I remember that it was an early Saturday morning, but not what set the conversation off. I probably made a silly joke at somebody’s expense. One girl turned to me and told me that what I said triggered her.

I was incredibly alarmed and apologetic for a few seconds, until I realized that she wasn’t, in fact, triggered — as in, having a flashback to a traumatic episode, or feeling overwhelmed by sudden panic, or experiencing an urge to once again engage in a past detrimental behaviour. She just thought she’d pulled the perfect comeback in our verbal repartee.

I told her she shouldn’t throw that word around. She didn’t get it.

So I explained the word “triggered,” and how it wasn’t the best choice for casual conversation, because it alludes to a genuine negative reaction from people with PTSD and anxiety disorders. I pointed out that her sarcastic use was very much like that of the people on the Internet who use it ironically to refer to pointless issues which, intentionally or not, makes a mockery of a very real phenomenon.

Her irked response was that well, she didn’t know, so that made it OK, and she’d keep saying it, too, because what did it matter, if her intention wasn’t to hurt anyone?

Personally, I feel like it matters to people who don’t have the luxury of choosing what does and doesn’t hurt.

I’ve never needed content warnings, so I won’t claim to speak for people who do. But I’m sick of seeing people co-opt others’ pain so they can pepper their speech with “trendy” and “edgy” words. More broadly, I’m sick of people using words they don’t understand.

I’ve watched friends insult politicians and criminals and anyone else they don’t like with the term “cocksucker,” as if performing oral sex is shameful, or being attracted to guys is insulting. I’ve tried to tell people that changing the last couple of letters of the N-word doesn’t transform it into this magical new word of allyship just because they see it done in media, and I’ve been brushed off.

It might be unreasonable for me to have such a visceral response to this. I understand that it’s not always an intentional thing, and I know I’ve been guilty of verbal faux pas in the past myself. But while I don’t want to take any sort of high ground, I do think it’s important to point these things out.

But often, people don’t just brush their actions away — they get offended. It makes sense: even when the intention isn’t to condemn someone morally, it’s easy for the other person to feel like they’re being called out, and I get that. Alternatively, they might bristle against the idea of being “educated,” because the way our education system works here implies a clear power relationship.

Either way, people start to make a point of intentionally labelling themselves “anti-PC,” like it’s woke, like it’s enlightened to feel free to say the R-word freely or to jokingly call Muslims terrorists.

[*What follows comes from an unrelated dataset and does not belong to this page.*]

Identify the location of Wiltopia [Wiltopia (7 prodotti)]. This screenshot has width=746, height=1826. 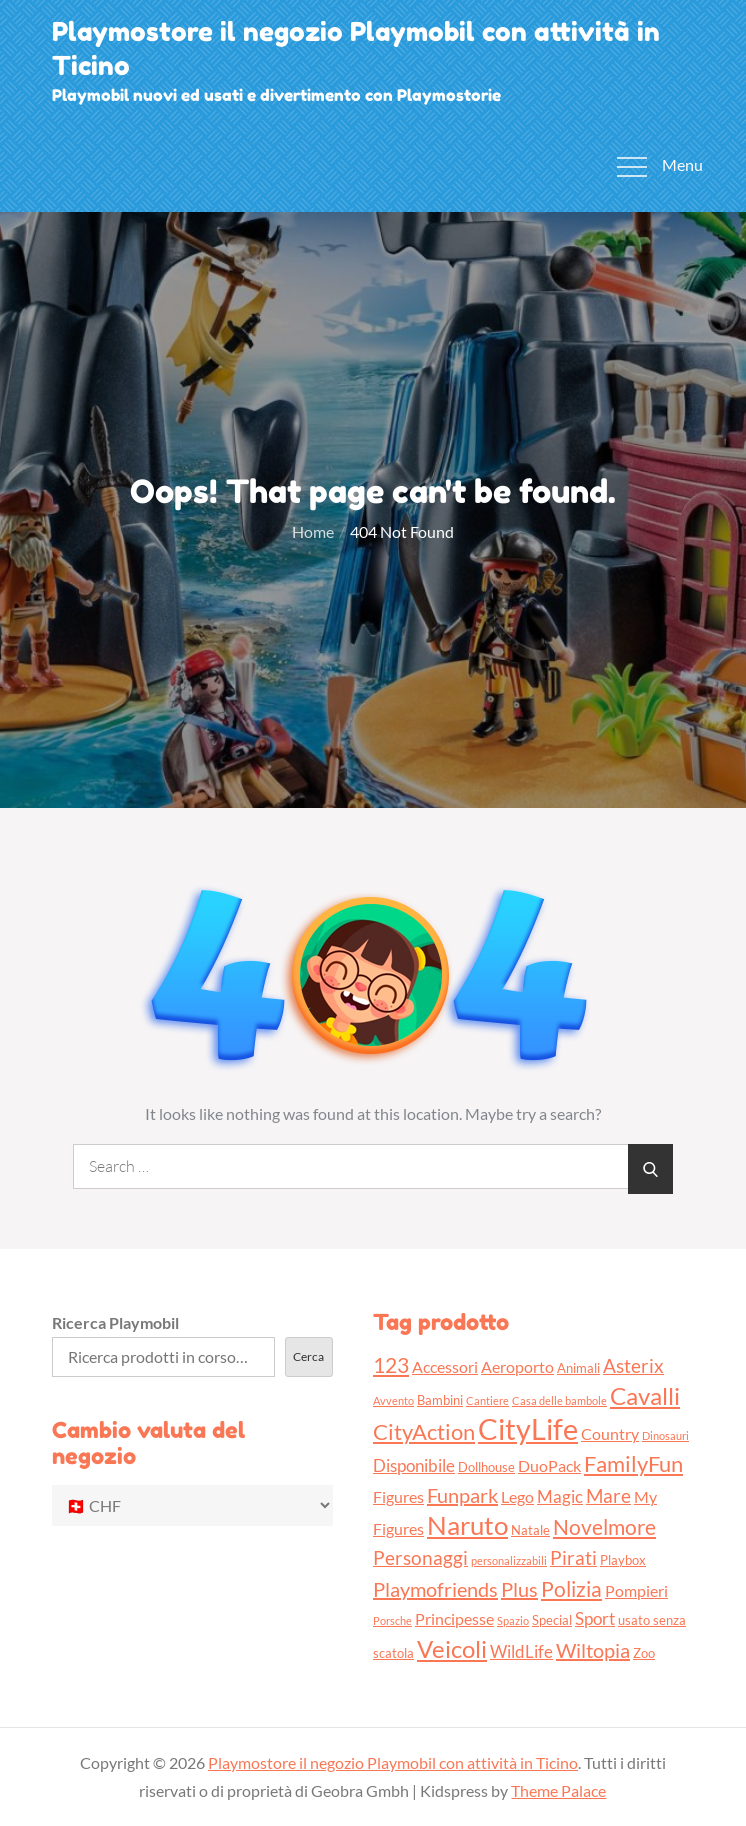
(593, 1650).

But if you do that, you’re just trivializing what the targets of those words have undergone for your own self-satisfaction.

So do your homework. Don’t toss around slurs like they don’t matter. You can fire blanks in a crowd all you want and say that it’s fine, nobody’s getting hurt, but that doesn’t excuse the fear you put people through.

I often hear that definitions change over time, that words “become OK” after they’re used enough colloquially. But I don’t think that’s up to any one person to decide, and it certainly shouldn’t be up to people who’ve never been burned by those words.

If we want to talk about the wonders of language, then we should really discuss the broadness of it — and the fact that there are myriad ways for you to express what you want to say without being disrespectful of somebody’s past, their orientation, or their race.